Potential therapeutic advantage of PDGFA ligand treatment

The current focus on IPF research has revolved around correcting alveolar regeneration caused by the chronic epithelial cell injury which is believed to be an underlying cause of the disease. The FDA has approved two drugs, pirfenidone and nintedanib, a broad tyrosine kinase inhibitor that acts on several targets including PDGFRA and PDGFRB.

Thus far, these FDA approved treatments slow loss of Forced Vital Capacity but have not significantly enhanced life expectancy following diagnosis [30, 31]. Several recent clinical trials (phase 2 and 3) have continued along this path working to block other aberrant epithelial signaling pathways (mTOR, YAP, TGFβ) identified in IPF [5, 32]. However, perhaps a return to the fibrotic aspect of the disease would promote the identification of new targetable treatment options [33]. Fibroblasts support alveolar regeneration, and previous findings demonstrated RA pretreatment enhanced alveolar regeneration in animal models [23, 24], but RA treatment did not enhance alveolar repair in clinical trials treating COPD [34]. Likewise, direct treatment of mouse organoids with RA resulted in smaller organoid size with reduced epithelial cell differentiation, whereas inhibition of RA increased organoid size, increased epithelial cell proliferation via activation of YAP and FGF signaling [35]. These data suggest RA has a positive preconditioning effect but is inhibitory during active regeneration. In this study we used RA pretreatment prior to PNX injury to understand the downstream mechanisms that result in regenerative activation of fibroblasts leading to alveolar repair.

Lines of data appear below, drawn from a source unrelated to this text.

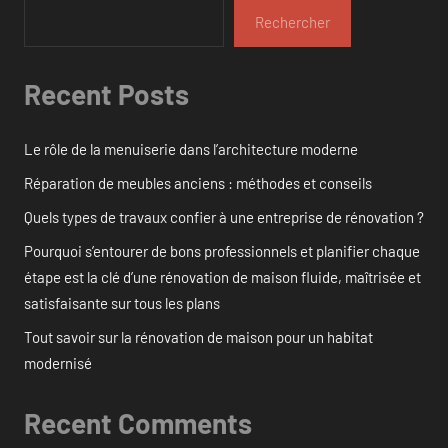
Rechercher
Recent Posts
Le rôle de la menuiserie dans l’architecture moderne
Réparation de meubles anciens : méthodes et conseils
Quels types de travaux confier à une entreprise de rénovation ?
Pourquoi s’entourer de bons professionnels et planifier chaque
étape est la clé d’une rénovation de maison fluide, maîtrisée et
satisfaisante sur tous les plans
Tout savoir sur la rénovation de maison pour un habitat
modernisé
Recent Comments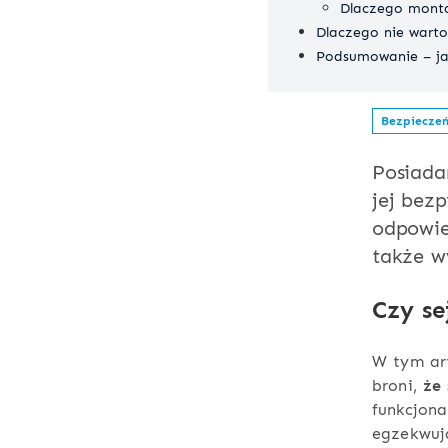
Dlaczego montaż
Dlaczego nie wart
Podsumowanie – ja
Bezpieczeń
Posiada
jej bez
odpowie
także 
Czy se
W tym ar
broni,
że
funkcjona
egzekwuj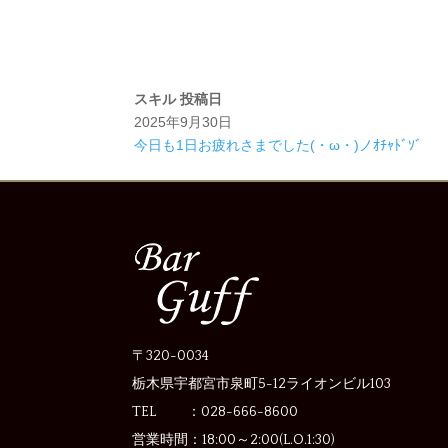
スキル
投稿日
2025年9月30日
今日も1日お疲れさまでした(・ω・)ノｵﾁｬﾄﾞｿﾞ
〒320-0034
栃木県宇都宮市泉町5-12
ライオンビル103
TEL ：028-666-8600
営業時間：
18:00～2:00(L.O.1:30)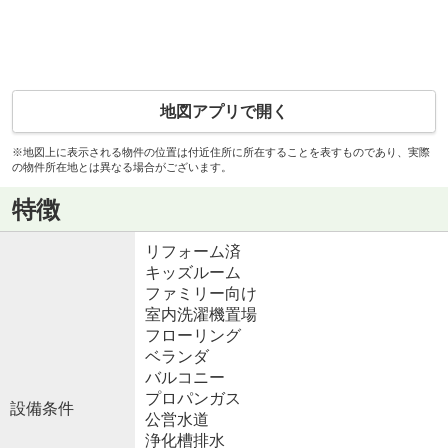
地図アプリで開く
※地図上に表示される物件の位置は付近住所に所在することを表すものであり、実際
の物件所在地とは異なる場合がございます。
特徴
リフォーム済
キッズルーム
ファミリー向け
室内洗濯機置場
フローリング
ベランダ
バルコニー
プロパンガス
設備条件
公営水道
浄化槽排水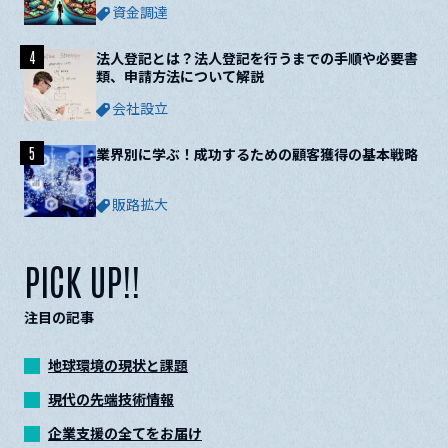
資金調達
4
法人登記とは？法人登記を行うまでの手順や必要書
類、申請方法について解説
会社設立
5
業界別に学ぶ！成功するための顧客獲得の基本戦略
販路拡大
PICK UP!!
注目の記事
地球環境の現状と課題
現代の先端技術情報
企業支援の全てをお届け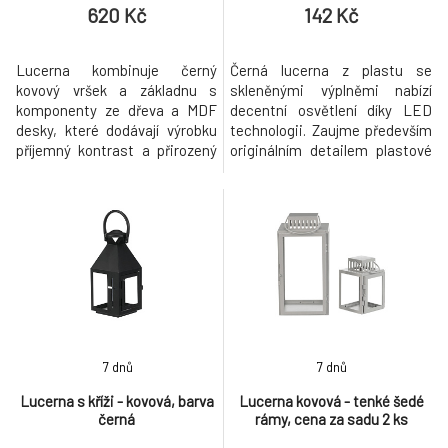
620 Kč
142 Kč
Lucerna kombinuje černý
Černá lucerna z plastu se
kovový vršek a základnu s
skleněnými výplněmi nabízí
komponenty ze dřeva a MDF
decentní osvětlení díky LED
desky, které dodávají výrobku
technologii. Zaujme především
příjemný kontrast a přirozený
originálním detailem plastové
vzhled. Uprostřed je umístěno
figurka anděla se
sklíčko pro bezpečné a stabilní
zabudovaným osvětlením.
uložení svíčky, které zároveň
Svým pietním vzhledem působí
chrání její plamen. Praktický
klidně a důstojně, takže je
kovový úchyt na vrchu
vhodná pro vzpomínková místa.
umožňuje snadné přenášení
Kompaktní rozměry a praktický
nebo zavěšení lucerny. Velikost
kroužek na vrchu umožňují
L
snadné přenáše
7 dnů
7 dnů
Lucerna s kříži - kovová, barva
Lucerna kovová - tenké šedé
černá
rámy, cena za sadu 2 ks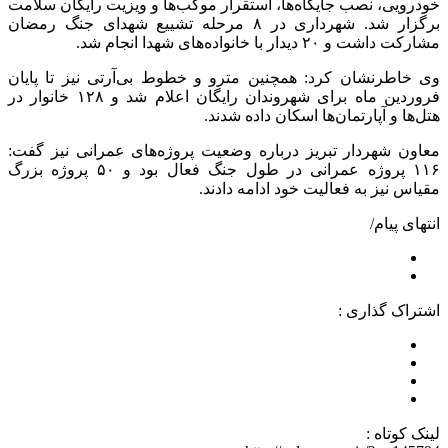
خودرویی، نصب جایگاه‌ها، استقرار موکب‌ها و ویزیت رایگان سلامت
برگزار شد. شهرداری در ۸ مرحله تشییع شهدای جنگ رمضان
مشارکت داشت و ۲۰ دیدار با خانواده‌های شهدا انجام شد.
وی خاطرنشان کرد: همچنین مترو و خطوط بی‌آرتی نیز تا پایان
فروردین ماه برای شهروندان رایگان اعلام شد و ۱۲۸ خانوار در
هتل‌ها و آپارتمان‌ها اسکان داده شدند.
معاون شهردار تبریز درباره وضعیت پروژه‌های عمرانی نیز گفت:
۱۱۶ پروژه عمرانی در طول جنگ فعال بود و ۵۰ پروژه بزرگ
مقیاس نیز به فعالیت خود ادامه دادند.
انتهای پیام/
اشتراک گذاری :
لینک کوتاه :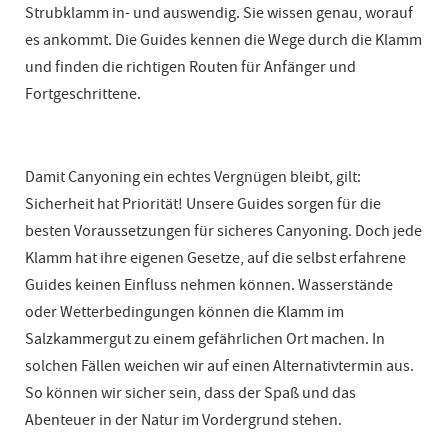
Strubklamm in- und auswendig. Sie wissen genau, worauf
es ankommt. Die Guides kennen die Wege durch die Klamm
und finden die richtigen Routen für Anfänger und
Fortgeschrittene.
Damit Canyoning ein echtes Vergnügen bleibt, gilt:
Sicherheit hat Priorität! Unsere Guides sorgen für die
besten Voraussetzungen für sicheres Canyoning. Doch jede
Klamm hat ihre eigenen Gesetze, auf die selbst erfahrene
Guides keinen Einfluss nehmen können. Wasserstände
oder Wetterbedingungen können die Klamm im
Salzkammergut zu einem gefährlichen Ort machen. In
solchen Fällen weichen wir auf einen Alternativtermin aus.
So können wir sicher sein, dass der Spaß und das
Abenteuer in der Natur im Vordergrund stehen.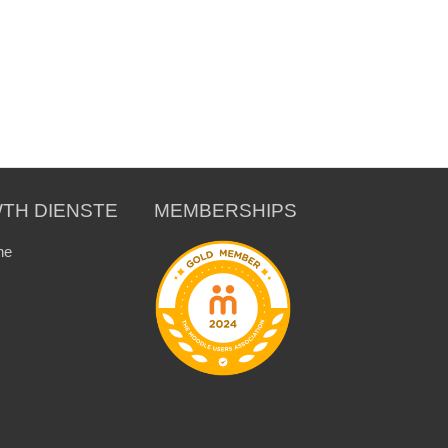
TH DIENSTE
MEMBERSHIPS
ne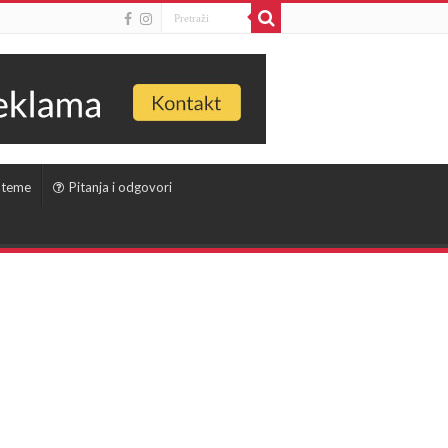
 teme
Pitanja i odgovori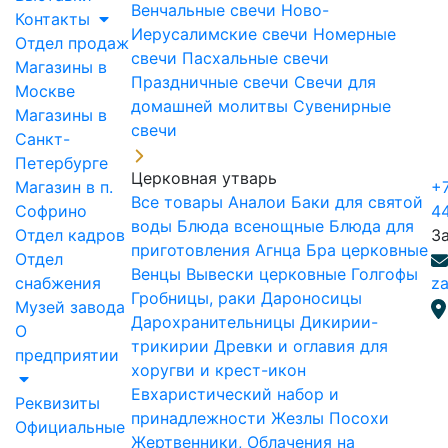
Венчальные свечи
Ново-
Контакты
Иерусалимские свечи
Номерные
Отдел продаж
свечи
Пасхальные свечи
Магазины в
Праздничные свечи
Свечи для
Москве
домашней молитвы
Сувенирные
Магазины в
свечи
Санкт-
Петербурге
Церковная утварь
Магазин в п.
+7
Все товары
Аналои
Баки для святой
Софрино
4
воды
Блюда всенощные
Блюда для
Отдел кадров
З
приготовления Агнца
Бра церковные
Отдел
Венцы
Вывески церковные
Голгофы
снабжения
za
Гробницы, раки
Дароносицы
Музей завода
Дарохранительницы
Дикирии-
О
трикирии
Древки и оглавия для
предприятии
хоругви и крест-икон
Евхаристический набор и
Реквизиты
принадлежности
Жезлы Посохи
Официальные
Жертвенники, Облачения на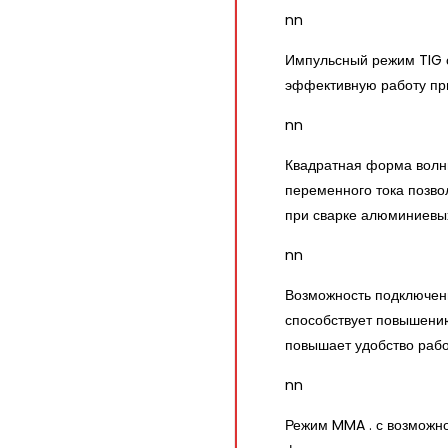
nn
Импульсный режим TIG 
эффективную работу при
nn
Квадратная форма волны
переменного тока позв
при сварке алюминиевых
nn
Возможность подключен
способствует повышению
повышает удобство рабо
nn
Режим MMA . с возможно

Our current findings support the notion that the activation of PDGFA signaling in RA treated fibroblasts lead to gene expression changes promoting epithelial regeneration. We also identified the epithelium of these mice as the compartment responsible for increased PDGFA ligand production. Bronchoalveolar organoids generated with aged mouse CD140+ fibroblasts fail to regenerate both AT2 and AT1 cells in-vitro regardless the types of epithelial cells used. However, treatment of these organoids with PDGFA ligand supports alveolar differentiation, suggesting PDGFA is sufficient to induce alveolar regeneration. PDGFA ligand appears to activate a cascade of epithelial-mesenchymal crosstalk, likely through enhanced mesenchymal differentiation into beneficial matrixfibroblasts, which promotes alveolar regeneration. Targeting downstream factors, such as PDGFA as potential therapeutic targets, may provide patients with IPF an efficacious treatment. Further study would be necessary to determine the efficacy of PDGFA ligand in models of interstitial lung diseases to exclude potential negative effects but targeting this signaling cascade may someday provide future therapies for IPF patients in need of efficacious treatment.

The aging lung

Age is associated with increased risk for several diseases including IPF. Single cell RNA-seq analysis of aged murine lungs revealed altered transcriptional signaling that was associated with epigenetic changes in multiple cell types [27]. RA is known to place or remove epigenetic marks on histones and DNA [36]. In this study we demonstrate that RA pretreatment prevented many gene expression changes associated with aged fibroblasts and induced epithelial cell gene expression. These data suggest that RA pretreatment changed epigenetic landscaping of aged fibroblasts and allowed epithelial cells to respond to a regenerative stimulus.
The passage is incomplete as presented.